One of these is FW Thorpe, who are a family run company that manufacture light fittings mainly for use in commercial applications (e.g fluorescent office light fittings, emergency and fire exit lighting and road lighting).
They have recently announced a final dividend for the year ending in June 2015 which is 15.9% higher than last year’s final dividend, this was possible because of an increase in earnings per share of 13.5% for the year. When added to the interim dividend (which increased by 4.8%) the full year dividend is 12.3% more than 2014 (which was itself an 8.33% increase on 2013).
The current dividend yield doesn’t look too impressive at 1.78% (this is based on the total dividend of 2.65 pence per share and a current share price of £2.05) however my shares were actually bought in 2006 at a price of 58.475 pence per share which means that my yield on cost is a much more impressive 6.24%. In this time the actual dividend per share has increased from 1.325 pence per share in 2007 to 3.65 pence per share in 2015, which means my income is now 2.75 times the amount it was just 8 years ago. If this growth is repeated over the next 8 years I will be receiving just over 10 pence per share which would be a dividend on cost of just over 17%.
This performance illustrates how a company increasing its earnings and dividend per share by around 10% per year can soon turn a low percentage pay out into a high percentage pay out.

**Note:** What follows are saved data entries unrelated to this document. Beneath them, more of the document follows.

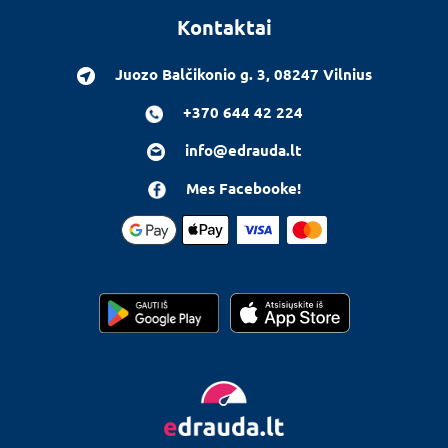
Kontaktai
Juozo Balčikonio g. 3, 08247 Vilnius
+370 644 42 224
info@edrauda.lt
Mes Facebooke!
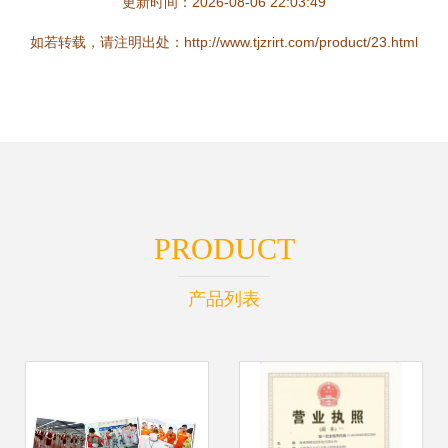
更新时间：2026-08-06 22:03:49
如若转载，请注明出处：http://www.tjzrirt.com/product/23.html
PRODUCT
产品列表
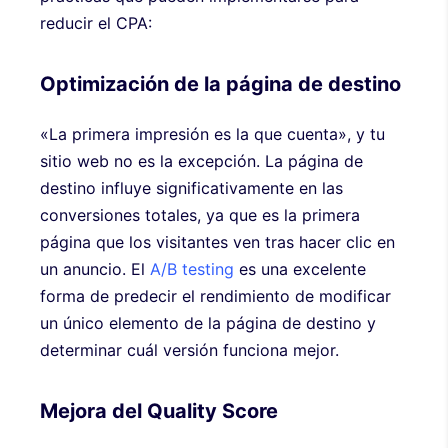
reducir el CPA:
Optimización de la página de destino
«La primera impresión es la que cuenta», y tu
sitio web no es la excepción. La página de
destino influye significativamente en las
conversiones totales, ya que es la primera
página que los visitantes ven tras hacer clic en
un anuncio. El
A/B testing
es una excelente
forma de predecir el rendimiento de modificar
un único elemento de la página de destino y
determinar cuál versión funciona mejor.
Mejora del Quality Score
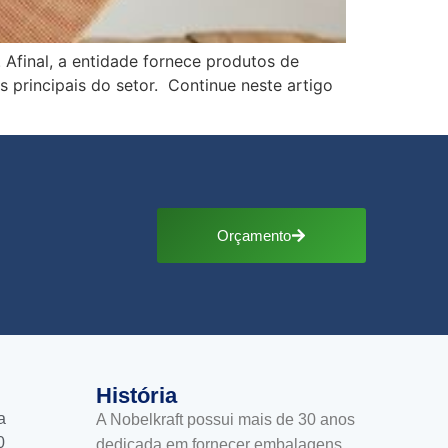
final, a entidade fornece produtos de
 principais do setor. Continue neste artigo
Orçamento
História
a
A Nobelkraft possui mais de 30 anos
0
dedicada em fornecer embalagens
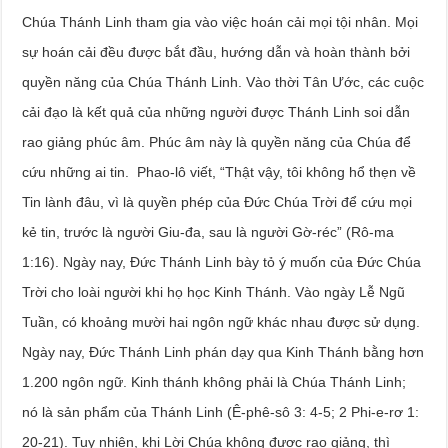
Chúa Thánh Linh tham gia vào việc hoán cải mọi tội nhân. Mọi
sự hoán cải đều được bắt đầu, hướng dẫn và hoàn thành bởi
quyền năng của Chúa Thánh Linh. Vào thời Tân Ước, các cuộc
cải đạo là kết quả của những người được Thánh Linh soi dẫn
rao giảng phúc âm. Phúc âm này là quyền năng của Chúa để
cứu những ai tin. Phao-lô viết, “Thật vậy, tôi không hổ thẹn về
Tin lành đâu, vì là quyền phép của Đức Chúa Trời để cứu mọi
kẻ tin, trước là người Giu-đa, sau là người Gờ-réc” (Rô-ma
1:16). Ngày nay, Đức Thánh Linh bày tỏ ý muốn của Đức Chúa
Trời cho loài người khi họ học Kinh Thánh. Vào ngày Lễ Ngũ
Tuần, có khoảng mười hai ngôn ngữ khác nhau được sử dụng.
Ngày nay, Đức Thánh Linh phán dạy qua Kinh Thánh bằng hơn
1.200 ngôn ngữ. Kinh thánh không phải là Chúa Thánh Linh;
nó là sản phẩm của Thánh Linh (Ê-phê-sô 3: 4-5; 2 Phi-e-rơ 1:
20-21). Tuy nhiên, khi Lời Chúa không được rao giảng, thì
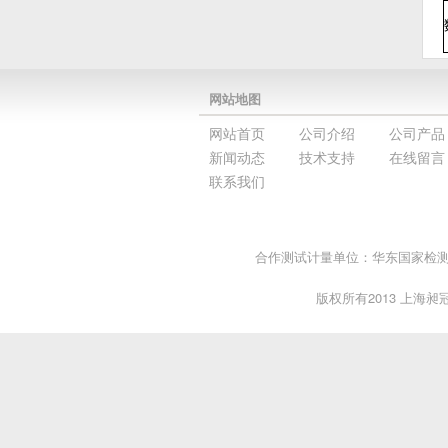
网站地图
网站首页
公司介绍
公司产品
新闻动态
技术支持
在线留言
联系我们
合作测试计量单位：华东国家检测中
版权所有2013 上海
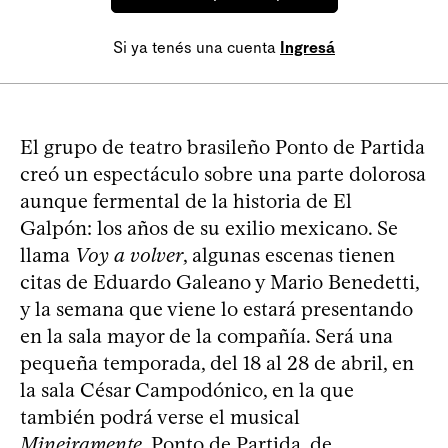
Si ya tenés una cuenta
Ingresá
El grupo de teatro brasileño Ponto de Partida
creó un espectáculo sobre una parte dolorosa
aunque fermental de la historia de El
Galpón: los años de su exilio mexicano. Se
llama
Voy a volver
, algunas escenas tienen
citas de Eduardo Galeano y Mario Benedetti,
y la semana que viene lo estará presentando
en la sala mayor de la compañía. Será una
pequeña temporada, del 18 al 28 de abril, en
la sala César Campodónico, en la que
también podrá verse el musical
Mineiramente
. Ponto de Partida, de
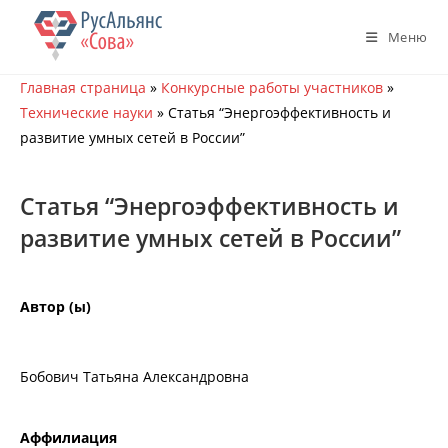
Перейти
к
Меню
содержимому
Главная страница
»
Конкурсные работы участников
»
Технические науки
»
Статья “Энергоэффективность и
развитие умных сетей в России”
Статья “Энергоэффективность и
развитие умных сетей в России”
Автор (ы)
Бобович Татьяна Александровна
Аффилиация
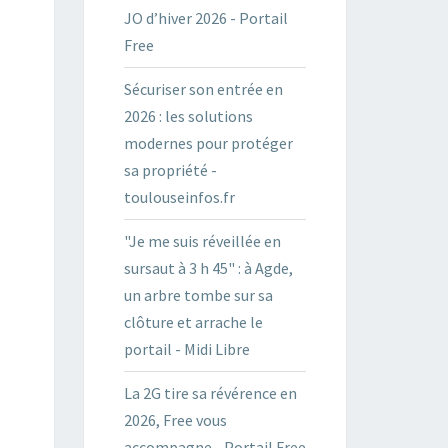
JO d’hiver 2026 - Portail
Free
Sécuriser son entrée en
2026 : les solutions
modernes pour protéger
sa propriété -
toulouseinfos.fr
"Je me suis réveillée en
sursaut à 3 h 45" : à Agde,
un arbre tombe sur sa
clôture et arrache le
portail - Midi Libre
La 2G tire sa révérence en
2026, Free vous
accompagne - Portail Free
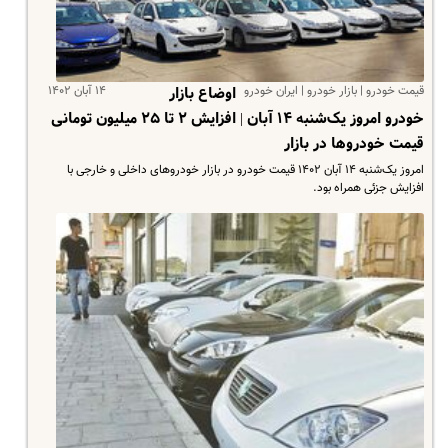
قیمت خودرو | بازار خودرو | ایران خودرو
۱۴ آبان ۱۴۰۲
اوضاع بازار
خودرو امروز یک‌شنبه ۱۴ آبان | افزایش ۲ تا ۲۵ میلیون تومانی
قیمت خودروها در بازار
امروز یک‌شنبه ۱۴ آبان ۱۴۰۲ قیمت خودرو در بازار خودروهای داخلی و خارجی با
افزایش جزئی همراه بود.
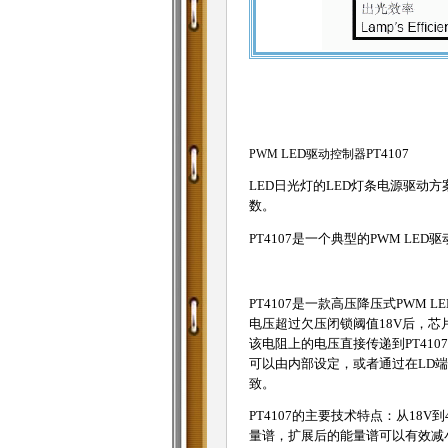
PWM
LED
驱动控制器
PT4107
LED日光灯的LED灯条电源驱动
数。
PT4107是一个典型的PWM LE
PT4107是一款高压降压式PWM
电压超过欠压闭锁阈值18V后，
该电阻上的电压直接传递到PT410
可以由内部设定，或者通过在LD
致。
PT4107的主要技术特点：从1
量谱，扩展后的能量谱可以有效减小带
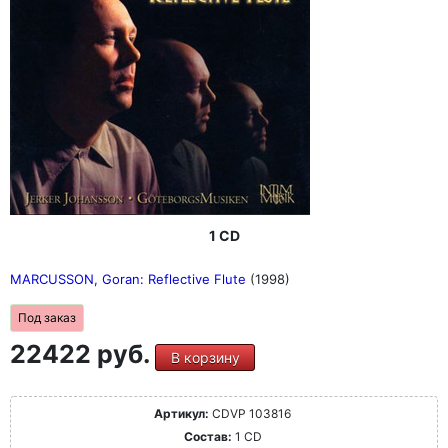
1 CD
MARCUSSON, Goran: Reflective Flute
(1998)
Под заказ
22422 руб.
В корзину
Артикул:
CDVP 103816
Состав:
1 CD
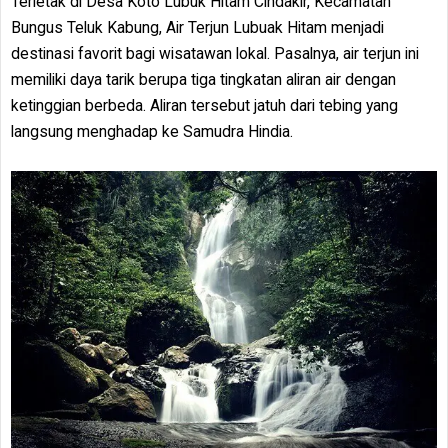
Terletak di Desa Koto Lubuk Hitam Cindakir, Kecamatan
Bungus Teluk Kabung, Air Terjun Lubuak Hitam menjadi
destinasi favorit bagi wisatawan lokal. Pasalnya, air terjun ini
memiliki daya tarik berupa tiga tingkatan aliran air dengan
ketinggian berbeda. Aliran tersebut jatuh dari tebing yang
langsung menghadap ke Samudra Hindia.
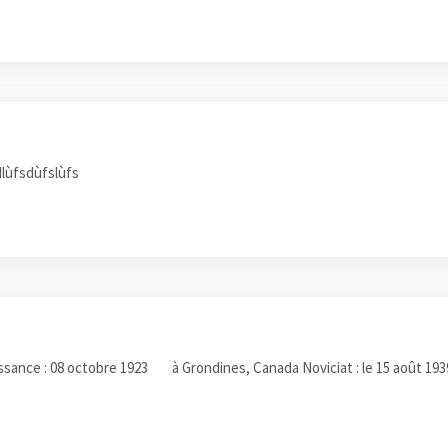
lùfsdùfslùfs
nce : 08 octobre 1923 à Grondines, Canada Noviciat : le 15 août 1939 (P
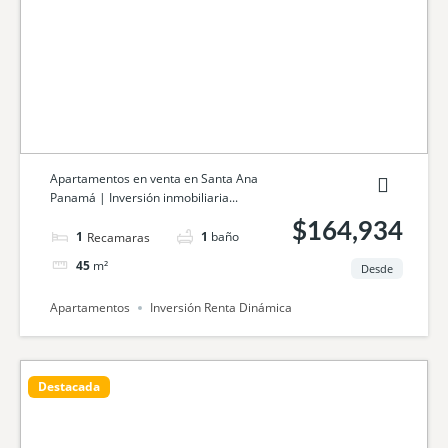
Apartamentos en venta en Santa Ana
Panamá | Inversión inmobiliaria...
$164,934
1
cama
1
baño
45
m²
Desde
Apartamentos
Inversión Renta Dinámica
Destacada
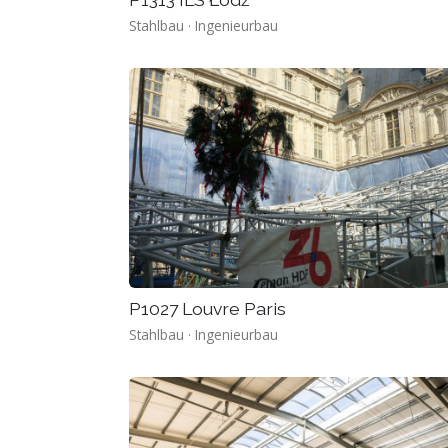
Stahlbau · Ingenieurbau
P1027 Louvre Paris
Stahlbau · Ingenieurbau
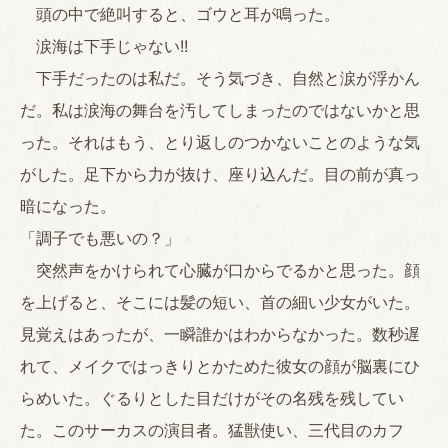
頭の中で絶叫すると、ゴウと耳が鳴った。
涙海は下手じゃない!!
下手だったのは私だ。そう気づき、自然と涙が浮かん
だ。私は涙海の舞台を汚してしまったのではないかと思
った。それはもう、とり返しのつかないことのような気
がした。足下から力が抜け、座り込んだ。目の前が真っ
暗になった。
「調子でも悪いの？」
突然声をかけられて心臓が口からでるかと思った。顔
を上げると、そこには髪の短い、首の細い少女がいた。
見覚えはあったが、一瞬誰かはわからなかった。数秒遅
れて、メイクではっきりとかためた彼女の顔が脳裏にひ
らめいた。ぐるりとした目だけがその名残を残してい
た。このサーカスの演目者。猛獣使い、三代目のカフ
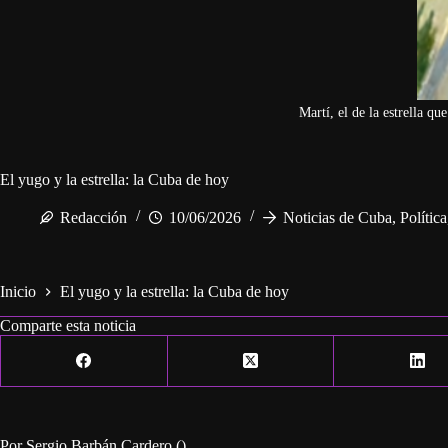
Martí, el de la estrella qu
El yugo y la estrella: la Cuba de hoy
Redacción
10/06/2026
Noticias de Cuba
,
Polític
Inicio
El yugo y la estrella: la Cuba de hoy
Comparte esta noticia
Por Sergio Barbán Cardero ()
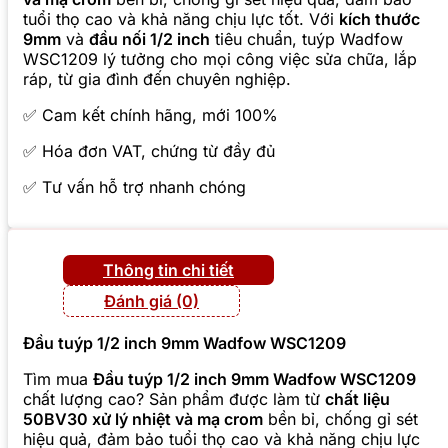
tuổi thọ cao và khả năng chịu lực tốt. Với
kích thước
9mm
và
đầu nối 1/2 inch
tiêu chuẩn, tuýp Wadfow
WSC1209 lý tưởng cho mọi công việc sửa chữa, lắp
ráp, từ gia đình đến chuyên nghiệp.
✅ Cam kết chính hãng, mới 100%
✅ Hóa đơn VAT, chứng từ đầy đủ
✅ Tư vấn hỗ trợ nhanh chóng
Thông tin chi tiết
Đánh giá (0)
Đầu tuýp 1/2 inch 9mm Wadfow WSC1209
Tìm mua
Đầu tuýp 1/2 inch 9mm Wadfow WSC1209
chất lượng cao? Sản phẩm được làm từ
chất liệu
50BV30 xử lý nhiệt và mạ crom
bền bỉ, chống gỉ sét
hiệu quả, đảm bảo tuổi thọ cao và khả năng chịu lực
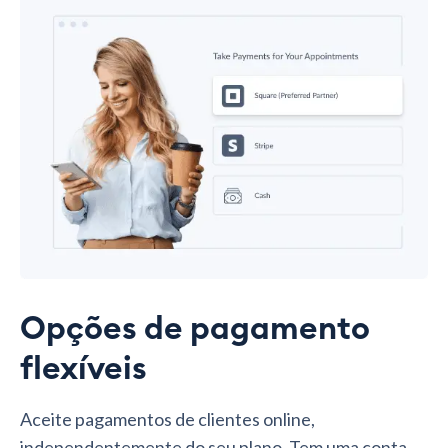
Opções de pagamento
flexíveis
Aceite pagamentos de clientes online,
independentemente do seu plano. Tem uma conta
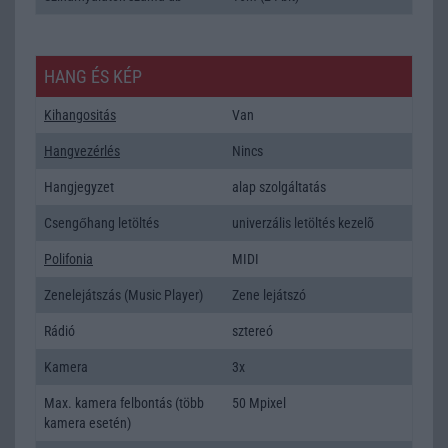
HANG ÉS KÉP
Kihangositás
Van
Hangvezérlés
Nincs
Hangjegyzet
alap szolgáltatás
Csengőhang letöltés
univerzális letöltés kezelõ
Polifonia
MIDI
Zenelejátszás (Music Player)
Zene lejátszó
Rádió
sztereó
Kamera
3x
Max. kamera felbontás (több
50 Mpixel
kamera esetén)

If I can build up a portfolio of shares which contain a mixture of companies who pay a lower current dividend yield that increases quickly and companies who pay a high current dividend yield (but don’t increase it by much more than inflation each year) I should be in the fantastic position of receiving a decent income when I start to take it (as compared to re-investing it as I do at present), but which will also grow by more than inflation thereby increasing my standard of living each year.